Danielle Froh, center, sorts out food donations for the Regina Community Fridge in Regina on Wednesday March 17, 2021. The community organization, of which Froh is a volunteer, exists to provide fresh food to anyone at anytime. THE CANADIAN PRESS/Michael Bell

Danielle Froh, center, sorts out food donations for the Regina Community Fridge in Regina on Wednesday March 17, 2021. The community organization, of which Froh is a volunteer, exists to provide fresh food to anyone at anytime. THE CANADIAN PRESS/Michael Bell

Take what you need; leave what you can: Community fridges pop up during pandemic

The concept behind it is simple, she says: Take what you need; leave what you can

On a sunny afternoon, there’s a steady flow of people coming and going from behind a pharmacy in Regina’s north-central neighbourhood.

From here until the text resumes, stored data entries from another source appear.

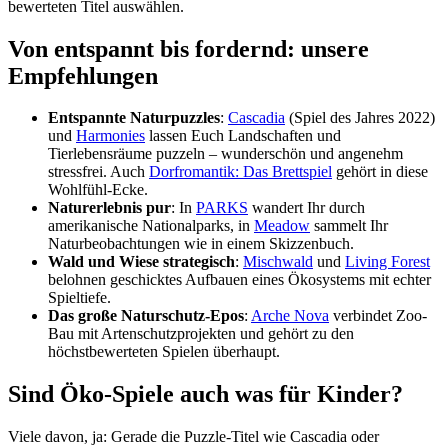
bewerteten Titel auswählen.
Von entspannt bis fordernd: unsere
Empfehlungen
Entspannte Naturpuzzles
:
Cascadia
(Spiel des Jahres 2022)
und
Harmonies
lassen Euch Landschaften und
Tierlebensräume puzzeln – wunderschön und angenehm
stressfrei. Auch
Dorfromantik: Das Brettspiel
gehört in diese
Wohlfühl-Ecke.
Naturerlebnis pur
: In
PARKS
wandert Ihr durch
amerikanische Nationalparks, in
Meadow
sammelt Ihr
Naturbeobachtungen wie in einem Skizzenbuch.
Wald und Wiese strategisch
:
Mischwald
und
Living Forest
belohnen geschicktes Aufbauen eines Ökosystems mit echter
Spieltiefe.
Das große Naturschutz-Epos
:
Arche Nova
verbindet Zoo-
Bau mit Artenschutzprojekten und gehört zu den
höchstbewerteten Spielen überhaupt.
Sind Öko-Spiele auch was für Kinder?
Viele davon, ja: Gerade die Puzzle-Titel wie Cascadia oder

Tucked in behind the building is a small shed, its doors open to a fridge, freezer and pantry.

There are containers of pasta salad, sandwiches, wraps and cans of food.

Not much is said and some people look to see what’s there. Others have brought bags with them to restock their empty kitchen shelves.

It’s a cycle that repeats itself throughout the day at the fridge that belongs to no one and everyone.

“I dream of free fridges just being a normal thing in the city,” says Danielle Froh, an emergency room nurse and one of the organizers behind Regina Community Fridge.

The concept behind it is simple, she says: Take what you need; leave what you can.

It’s a place where people can go when they need food, which is supplied through donations, she says.

“I know there’s a lot of hungry people in Regina. COVID-19 has only made this worse.”

Across Canada, the pandemic and public-health orders brought in to stem the spread of the novel coronavirus have led to increased unemployment.

Statistics Canada says low-wage workers have been hit hardest by lockdown measures, and unemployment rates have been higher for Indigenous people and visible minorities.

Community fridges exist elsewhere in the world, but it’s the pandemic that appears to have spurred a free fridge movement in Canada. Those involved say they believe the fridges are here to stay.

Froh says she was inspired last summer after a community fridge opened in Calgary. An organizer there says it was based on similar fridges in cities including Toronto and New York.

“We were all just seeing a lot of people really hit hard by COVID with losing their jobs,” says Sierra Leedham with Community Fridges Toronto.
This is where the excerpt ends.